Dentro de ese espíritu se encontraba un mensaje que asímismo procedía de la Universidad de Oviedo: el de la Extensión Universitaria, tan querido por aquellos grandes que eran los Buylla, los Alas, los Posada y demás. Por eso decidimos que montaríamos también cursos que afectasen directamente a Asturias, y además, que las reuniones se efectuasen con las puertas abiertas, para que todo asturiano, joven o viejo, especialista o, sencillamente interesado, pudiese escuchar el debate y como oyente, aunque sin tener posibilidad de intervenir en él, recibiese información. Además, las puertas de La Granda quedaban abiertas para que en el campo que rodea al edificio, en tertulias, en almuerzos colectivos, se siguiesen aclarando cuestiones a quienes nos visitasen, quienes, en ocasiones, procedían de ámbitos españoles e incluso extranjeros muy amplios. El espíritu de Extensión Universitaria de la Universidad de Oviedo, era un aspecto más de los cursos de La Granda. La admiración que sobre esa cuestión había mostrado Unamuno, nos respaldaba aún más.

Las áreas que se desarrollaron han sido muy amplias, pero de modo sistemático siempre hubo cuestiones esenciales. Una de ellas fue la economía. Incluso en una ocasión logramos que llegase en helicóptero el director del Fondo Monetario Internacional. Otra, la historia, mantenida con extraordinario rigor por el profesor Emilio de Diego, que es actualmente Secretario de los cursos. Ha tenido mucho peso la biología y sus consecuencias, que se inauguró en La Granda con tres autoridades extraordinarias que desgraciadamente han desaparecido: Severo Ochoa, Grande Covián y Segovia de Arana; la literatura y sus debates han sido algo continuamente presente; también la teología y debo destacar que, llevamos años con un enlace permanente con profesores portugueses para reuniones vinculadas con Academia Portuguesa da Historia.

Y esa extensión universitaria era posible gracias a los respaldos, en primer lugar de las entidades herederas de Ensidesa. Actualmente el respaldo de Arcelor Mittal debe ser calificada realmente de ejemplar en todos los sentidos. También la ayuda del mundo empresarial asturiano y todo hay que decirlo, muchísimo la sociedad asturiana, la de los medios de información a multitud de entidades. Ejemplo en este sentido es el del Ayuntamiento de Gozón, precisamente donde se encuentra geográficamente La Granda.

Con todos estos respaldos se ha montado una nueva reunión a lo largo del mes de agosto para este año. La lección de apertura corresponde a uno de los mejores maestros actuales de la economía española, el Gobernador del Banco de España, Luis Linde de Castro. La clausura, para celebrar precisamente el cuarenta aniversario de la normalización diplomática de España en toda el área mundial, aparte del engarce que iba a tener lugar al parecer la Unión Monetaria, corresponde a quien conoce esto de una manera directísima por haber sido su protagonista. Esa conferencia, por tanto, será dada por Marcelino Oreja, Marqués de Oreja, el 31 de agosto.

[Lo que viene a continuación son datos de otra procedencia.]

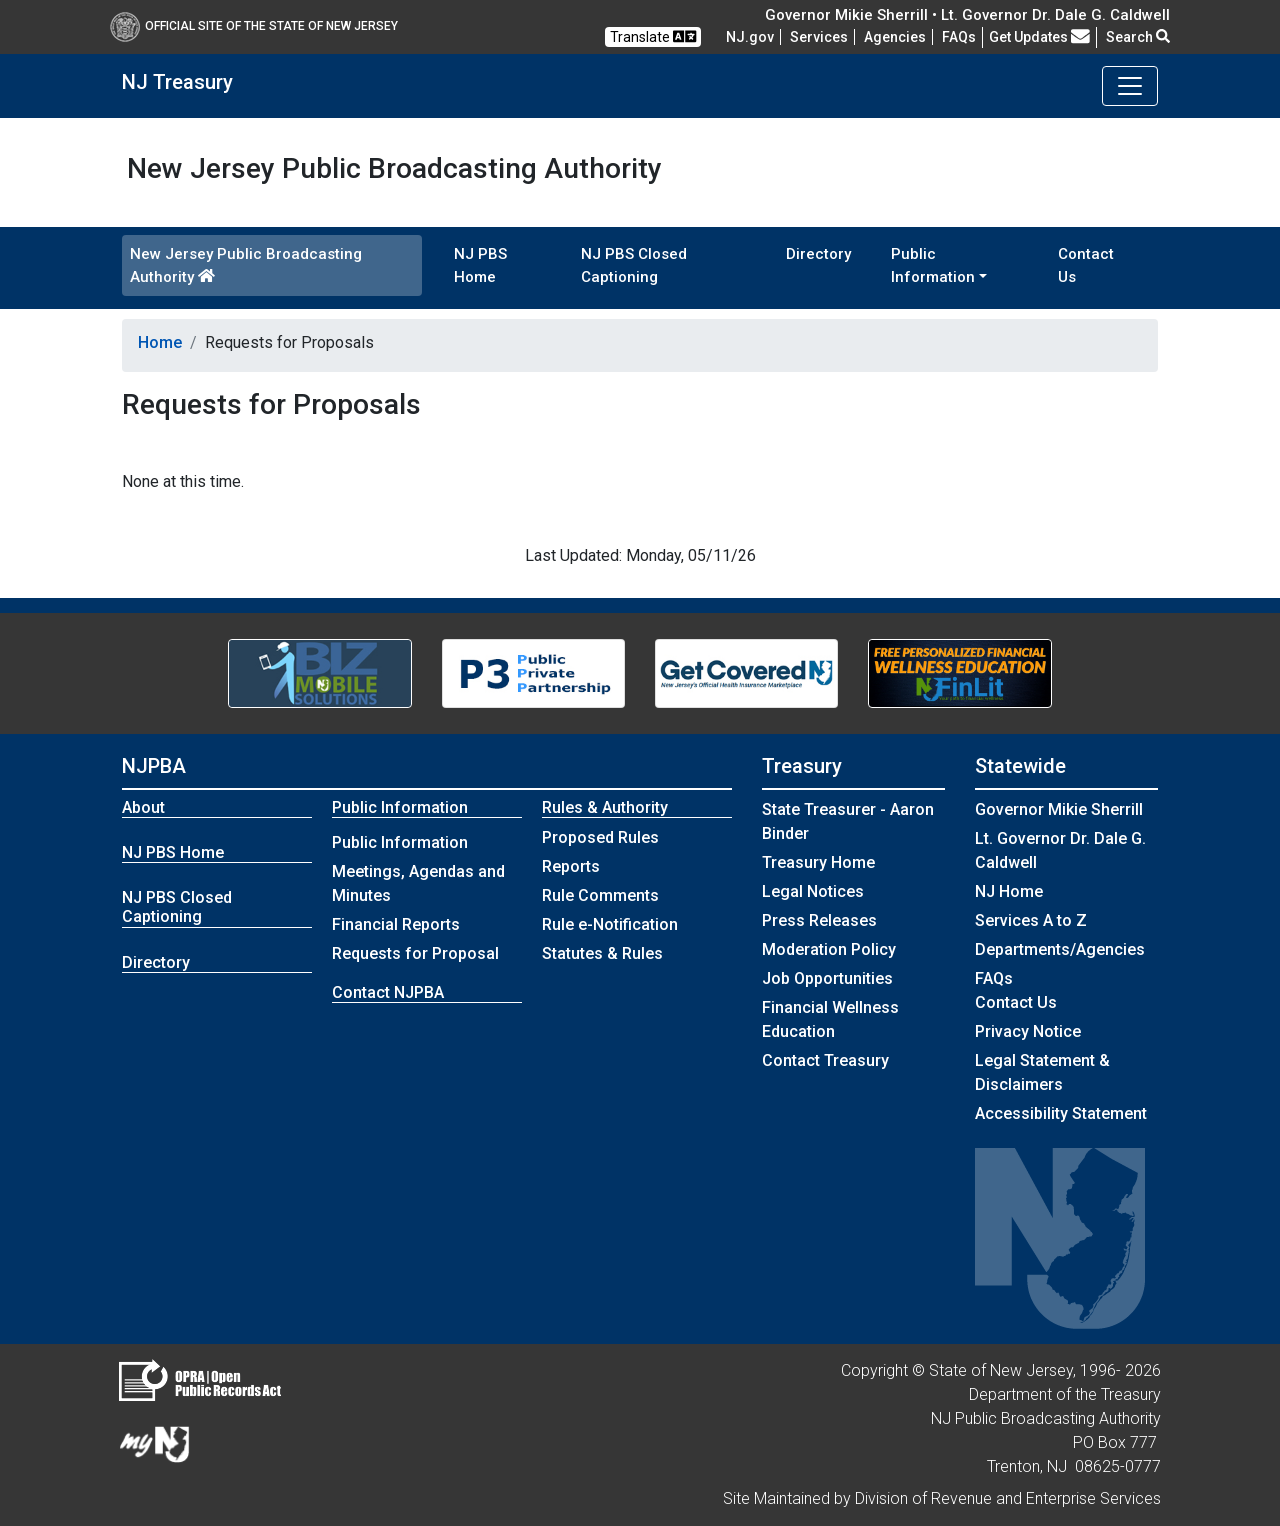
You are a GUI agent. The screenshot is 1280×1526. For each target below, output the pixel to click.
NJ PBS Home (480, 265)
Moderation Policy (829, 949)
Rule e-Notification (610, 924)
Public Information (400, 842)
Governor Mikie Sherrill (1059, 809)
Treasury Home (818, 862)
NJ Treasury (177, 82)
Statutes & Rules (602, 953)
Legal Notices (813, 891)
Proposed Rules (600, 837)
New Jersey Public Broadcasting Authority (246, 265)
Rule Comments (600, 895)
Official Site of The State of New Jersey (254, 26)
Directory (818, 254)
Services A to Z (1031, 920)
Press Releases (819, 920)
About (143, 807)
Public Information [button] (933, 265)
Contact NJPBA (388, 992)
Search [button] (1138, 37)
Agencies (895, 37)
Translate (653, 36)
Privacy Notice (1028, 1031)
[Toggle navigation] (1130, 86)
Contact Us (1086, 265)
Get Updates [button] (1039, 37)
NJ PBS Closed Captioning (634, 265)
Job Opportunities (827, 978)
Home (160, 342)
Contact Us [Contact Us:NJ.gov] (1016, 1002)
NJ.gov (750, 37)
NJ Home (1009, 891)
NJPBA (154, 766)
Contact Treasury (825, 1060)
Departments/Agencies (1060, 949)
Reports (571, 866)
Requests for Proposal (415, 953)
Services (819, 37)
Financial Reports (396, 924)
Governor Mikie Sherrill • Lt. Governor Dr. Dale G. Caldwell (967, 15)
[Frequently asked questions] (959, 37)
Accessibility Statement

A lo largo de todos estos años hemos colaborado, en la medida de nuestras fuerzas, con todas las instituciones políticas, intelectuales, económicas, asturianas que nos solicitaron algún tipo de apoyo. También hemos estrechado enlaces con instituciones asturianas, no sólo del triángulo de las grandes urbes -Oviedo, Gijón, y Avilés- sino también en multitud de concejos, empezando por el de Gozón y su capital, Luanco y por supuesto con muchísimos más, aparte de ello nuestra referida vinculación con Arcelor, esa gran empresa siderúrgica del ámbito europeo. Todo ello nos enorgullece de modo extraordinario.

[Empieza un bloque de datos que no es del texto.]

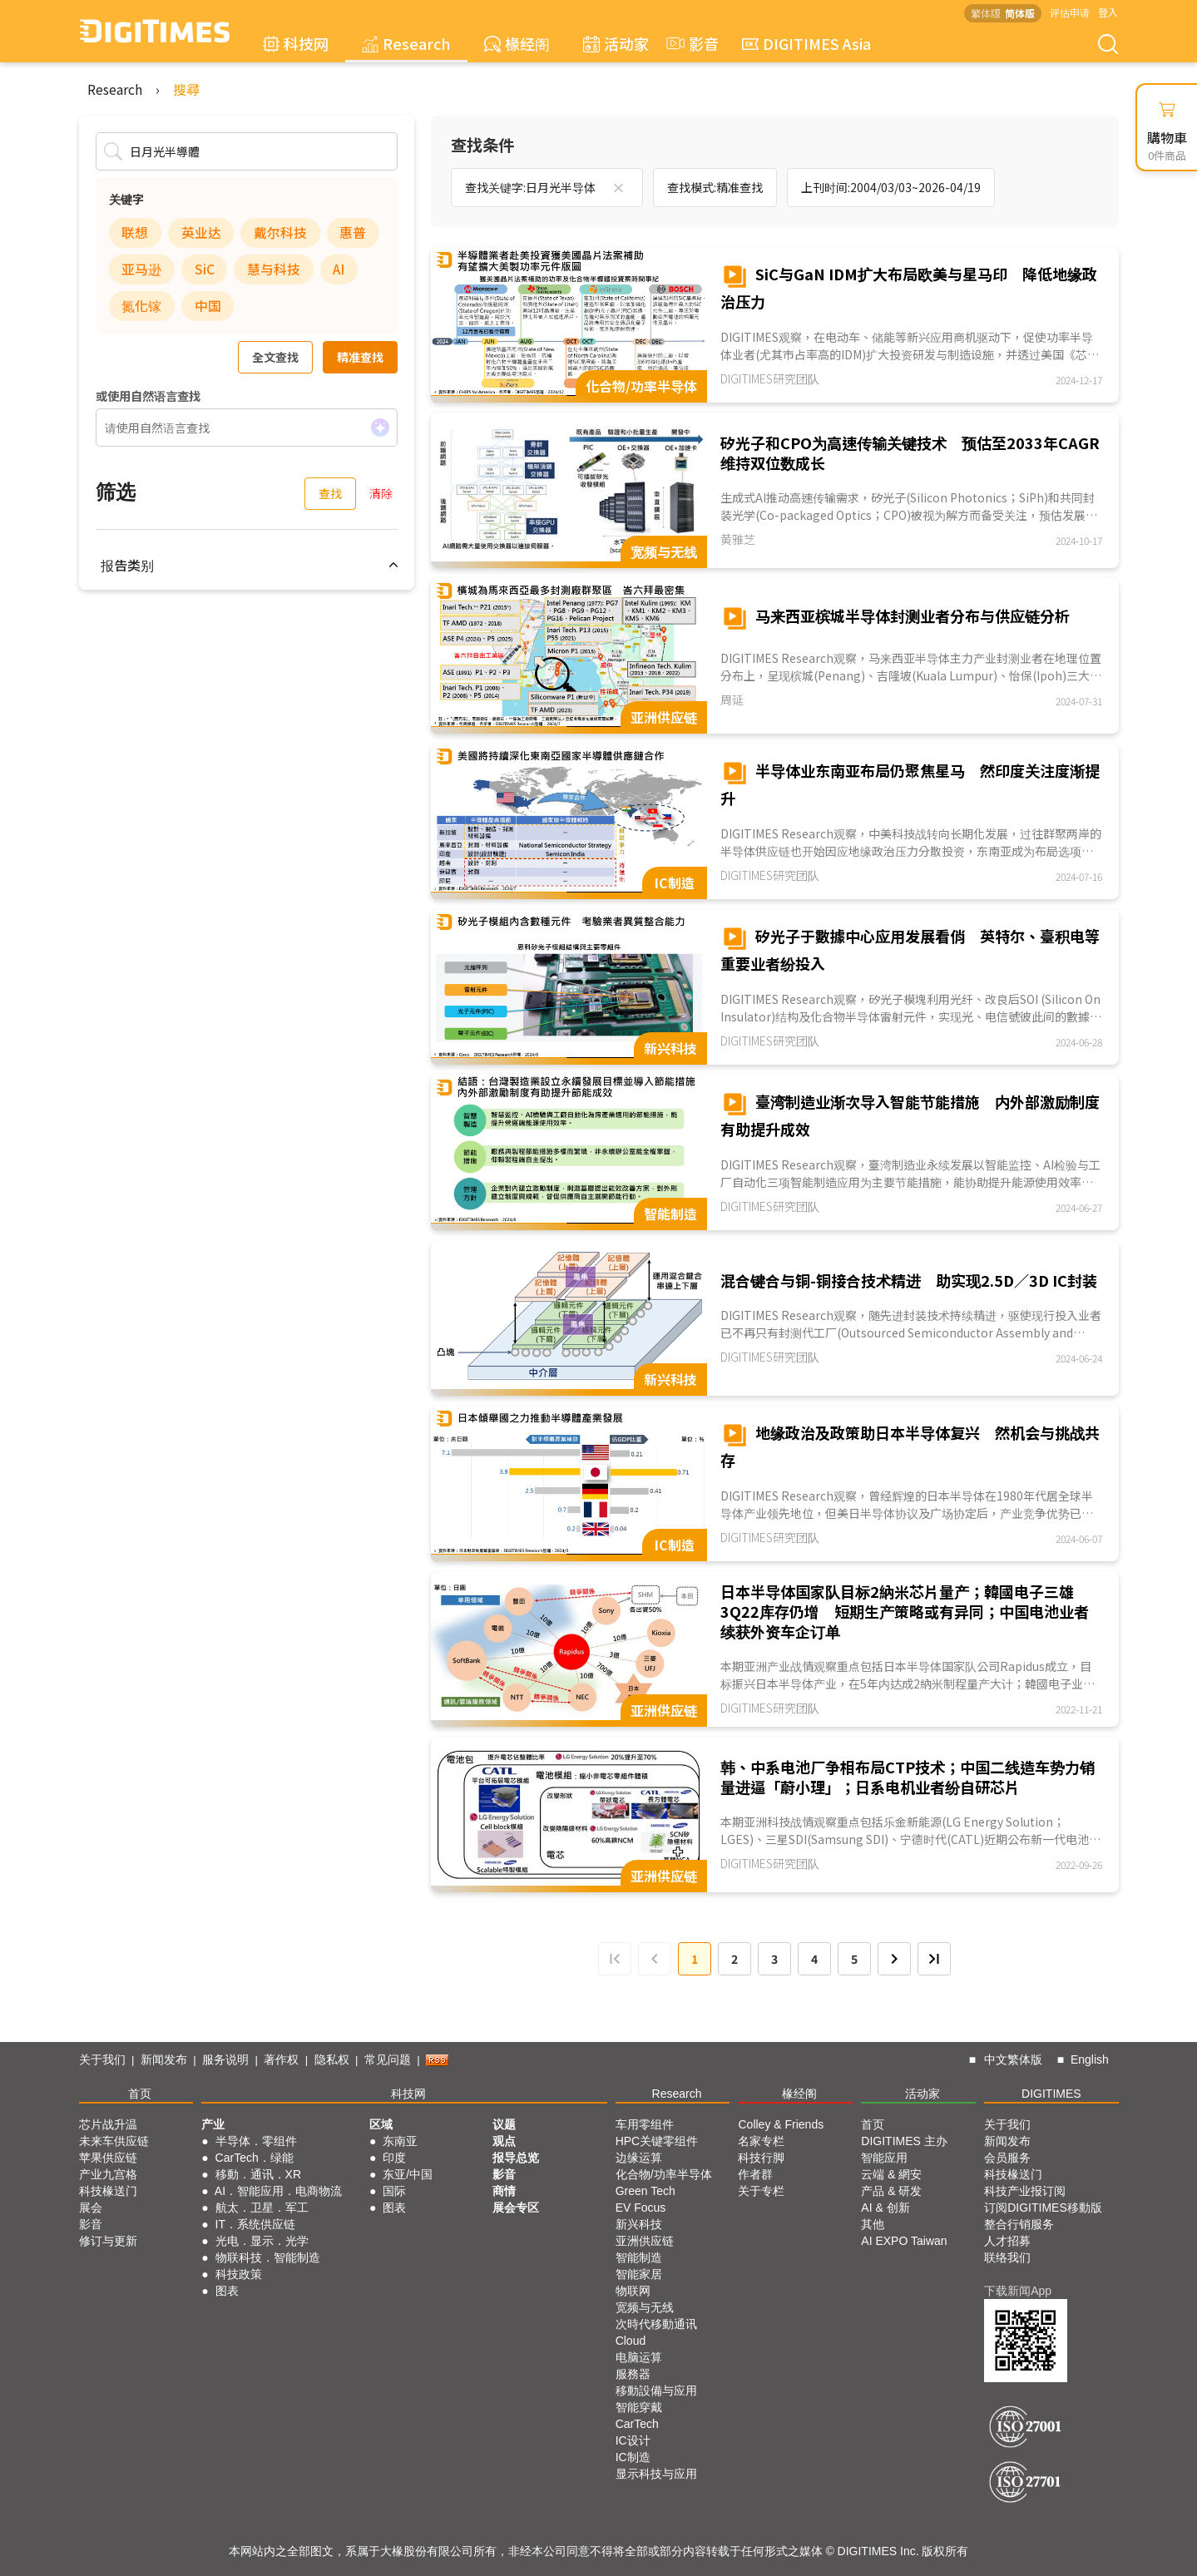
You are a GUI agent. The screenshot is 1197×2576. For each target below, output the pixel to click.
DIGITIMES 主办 (904, 2141)
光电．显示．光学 (262, 2240)
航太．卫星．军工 (262, 2207)
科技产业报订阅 (1025, 2191)
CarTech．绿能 (254, 2157)
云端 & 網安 (891, 2174)
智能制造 (639, 2257)
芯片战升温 (108, 2124)
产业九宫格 (108, 2174)
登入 (1108, 12)
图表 (227, 2290)
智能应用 (884, 2157)
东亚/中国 (408, 2174)
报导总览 (515, 2157)
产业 (213, 2124)
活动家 (616, 43)
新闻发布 (164, 2059)
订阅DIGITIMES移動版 (1043, 2207)
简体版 (1020, 13)
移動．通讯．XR (258, 2174)
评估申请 (1070, 12)
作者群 (755, 2174)
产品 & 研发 (891, 2191)
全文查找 (275, 357)
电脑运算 (639, 2357)
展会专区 (515, 2207)
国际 (394, 2191)
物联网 (633, 2290)
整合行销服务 (1019, 2224)
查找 (330, 493)
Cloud (631, 2340)
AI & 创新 (885, 2207)
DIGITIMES (1051, 2093)
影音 (690, 43)
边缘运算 (639, 2157)
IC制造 (633, 2457)
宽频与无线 (645, 2307)
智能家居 (639, 2274)
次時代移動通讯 (656, 2324)
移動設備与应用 (656, 2390)
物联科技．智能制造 (267, 2257)
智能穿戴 (639, 2407)
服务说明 (225, 2059)
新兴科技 (639, 2224)
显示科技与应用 (656, 2473)
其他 (872, 2224)
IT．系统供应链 (255, 2224)
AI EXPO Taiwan (904, 2240)
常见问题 (387, 2059)
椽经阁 (517, 43)
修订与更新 (108, 2240)
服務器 (633, 2374)
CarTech (637, 2423)
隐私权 (331, 2059)
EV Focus (641, 2207)
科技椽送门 (108, 2191)
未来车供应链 (114, 2141)
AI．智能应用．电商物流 (278, 2191)
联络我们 (1007, 2257)
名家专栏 (761, 2141)
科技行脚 (761, 2157)
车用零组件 (645, 2124)
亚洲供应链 (645, 2240)
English (1090, 2059)
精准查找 (360, 357)
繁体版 (986, 13)
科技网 (296, 43)
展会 (90, 2207)
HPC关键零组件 (657, 2141)
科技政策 (238, 2274)
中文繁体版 (1013, 2059)
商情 (504, 2191)
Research (406, 43)
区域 (381, 2124)
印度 (394, 2157)
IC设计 (633, 2440)
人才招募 (1007, 2240)
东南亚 (400, 2141)
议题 (504, 2124)
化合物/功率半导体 (664, 2174)
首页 (139, 2093)
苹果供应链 (108, 2157)
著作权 (281, 2059)
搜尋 (186, 89)
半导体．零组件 (256, 2141)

Llevamos así trabajando más de treinta y ocho años. Sospecho que buena parte de lo conseguido ha sido porque hemos asumido, con todas sus consecuencias, desde los momentos iniciales, quienes hemos dirigido los Cursos de La Granda el lema que tenía la implacable infantería de Cromwell: “Nulla vestigia retrosum”, o sea: “Ni un paso atrás”.